Francis vertical turbine wheel. Allis-Chalmers Co., Milwaukee.
In every industry a threshold question is how motive power may be had at the lowest cost. In this field within twenty years wholly new methods have been introduced, while old processes have been greatly amended. Thanks to economical water-wheels and generators, efficient transmission, and motors all but perfect, water-powers, as at Niagara Falls, now send electricity to thousands of distant workshops, to serve not only as an ideal means of actuation, but as a source of light, heat and chemical impulse. While electrical art has thus been marching forward, all the heat engines have been improved in every detail of construction. New valve-gears, economizers and superheaters, united with triple-expansion cylinders of the boldest dimensions, worked at pressures and speeds greater than ever before, combine to make the best steam engines to-day vastly more effective than those of a generation ago. And these engines are withal facing the aggressive rivalry of the steam turbines devised by De Laval, Parsons and Curtis, all much less heavy and bulky than engines, simpler to build and operate, while their motion is continuous instead of interrupted at every piston stroke.

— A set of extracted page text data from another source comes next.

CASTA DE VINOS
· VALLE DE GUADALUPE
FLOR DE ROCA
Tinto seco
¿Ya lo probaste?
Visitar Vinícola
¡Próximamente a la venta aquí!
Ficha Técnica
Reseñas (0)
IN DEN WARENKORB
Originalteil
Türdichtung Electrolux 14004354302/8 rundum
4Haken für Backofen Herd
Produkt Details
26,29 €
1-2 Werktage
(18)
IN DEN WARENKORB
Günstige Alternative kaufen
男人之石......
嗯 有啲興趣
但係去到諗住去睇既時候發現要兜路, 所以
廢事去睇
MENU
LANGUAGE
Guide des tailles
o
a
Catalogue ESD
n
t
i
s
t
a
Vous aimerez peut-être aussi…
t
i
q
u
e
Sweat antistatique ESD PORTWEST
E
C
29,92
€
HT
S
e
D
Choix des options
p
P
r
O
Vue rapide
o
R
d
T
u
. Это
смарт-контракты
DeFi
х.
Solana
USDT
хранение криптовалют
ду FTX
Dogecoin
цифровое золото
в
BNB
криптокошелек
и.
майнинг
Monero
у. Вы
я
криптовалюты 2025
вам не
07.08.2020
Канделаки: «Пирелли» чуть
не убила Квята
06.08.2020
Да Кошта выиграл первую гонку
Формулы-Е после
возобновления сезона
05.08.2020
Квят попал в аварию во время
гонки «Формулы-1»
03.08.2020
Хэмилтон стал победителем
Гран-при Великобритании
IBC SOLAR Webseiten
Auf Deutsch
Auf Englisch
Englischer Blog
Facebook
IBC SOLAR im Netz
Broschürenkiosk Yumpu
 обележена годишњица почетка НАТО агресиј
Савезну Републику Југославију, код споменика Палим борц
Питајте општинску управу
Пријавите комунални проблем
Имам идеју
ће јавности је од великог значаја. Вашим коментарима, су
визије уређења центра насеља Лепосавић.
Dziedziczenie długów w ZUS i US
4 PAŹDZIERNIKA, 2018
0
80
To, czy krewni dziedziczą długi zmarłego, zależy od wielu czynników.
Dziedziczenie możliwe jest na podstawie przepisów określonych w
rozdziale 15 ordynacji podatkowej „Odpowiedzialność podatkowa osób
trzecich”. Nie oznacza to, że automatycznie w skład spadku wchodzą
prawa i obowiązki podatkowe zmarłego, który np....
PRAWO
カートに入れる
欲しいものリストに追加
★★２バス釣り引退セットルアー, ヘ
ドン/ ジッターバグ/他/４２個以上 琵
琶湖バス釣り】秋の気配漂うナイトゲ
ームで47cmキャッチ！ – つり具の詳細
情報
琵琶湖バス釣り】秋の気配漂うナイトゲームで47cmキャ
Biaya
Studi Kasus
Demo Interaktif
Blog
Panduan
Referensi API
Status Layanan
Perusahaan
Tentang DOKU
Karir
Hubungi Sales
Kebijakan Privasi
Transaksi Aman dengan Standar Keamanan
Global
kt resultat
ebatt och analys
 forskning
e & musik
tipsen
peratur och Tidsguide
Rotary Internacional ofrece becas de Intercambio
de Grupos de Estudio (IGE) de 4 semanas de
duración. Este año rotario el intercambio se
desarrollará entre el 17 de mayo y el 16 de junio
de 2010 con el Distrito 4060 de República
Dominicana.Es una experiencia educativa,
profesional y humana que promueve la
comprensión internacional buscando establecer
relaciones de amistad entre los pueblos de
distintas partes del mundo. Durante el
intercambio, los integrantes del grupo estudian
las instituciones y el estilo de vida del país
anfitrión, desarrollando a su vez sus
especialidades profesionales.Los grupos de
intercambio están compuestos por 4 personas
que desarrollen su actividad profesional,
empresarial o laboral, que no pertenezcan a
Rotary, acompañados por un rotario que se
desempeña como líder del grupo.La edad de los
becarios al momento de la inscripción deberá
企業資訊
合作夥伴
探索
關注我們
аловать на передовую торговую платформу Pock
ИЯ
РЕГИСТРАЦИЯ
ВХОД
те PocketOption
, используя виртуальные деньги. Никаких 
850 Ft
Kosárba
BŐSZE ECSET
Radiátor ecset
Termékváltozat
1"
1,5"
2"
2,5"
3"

Competing with steam motors are the new gas engines, twice as efficient in converting heat into motive power. For this reason and because much improvement seems to be feasible in their designs, and in systems for supplying them with cheap gas, their adoption on a large scale in the near future appears to be certain. Especially will this be the event should the turbine principle be as successfully applied to gas as to steam motors. Already gases from coke ovens and blast furnaces, formerly thrown away or used only in part, are being employed in gas engines with success.
To-day the production of motive power largely centres in stations so huge that they adopt with gain appliances too elaborate for use in small installations. At the power-house of the Interborough Rapid Transit Company, New York, for example, automatic machinery conveys coal from barges to vast bunkers under the roof, an even distribution being effected by self-reversing trippers. Twelve of the furnaces have automatic stokers. Ashes are removed by conveyors. Lubricating oil is pumped to high reservoirs whence it descends to flush all the bearings; it is then carried to filters from which it passes to another round of duty. It is plain that the huge scale of such a plant opens new doors to ingenuity, especially in the dovetailing of one service with another.
In some central stations, as at Findlay, Ada, and Springfield, Ohio, the exhaust steam is utilized for district heating, so that the generation of motive power is merged into the larger field of fuel economy treated as a whole. Where there is a profitable market for exhaust steam it pays to use a group of engines or turbines which are either non-condensing, or only some of which are condensing, for the aim is not simply to use the motor which asks least fuel, but to install such motors and heaters as together will earn most for the capital invested.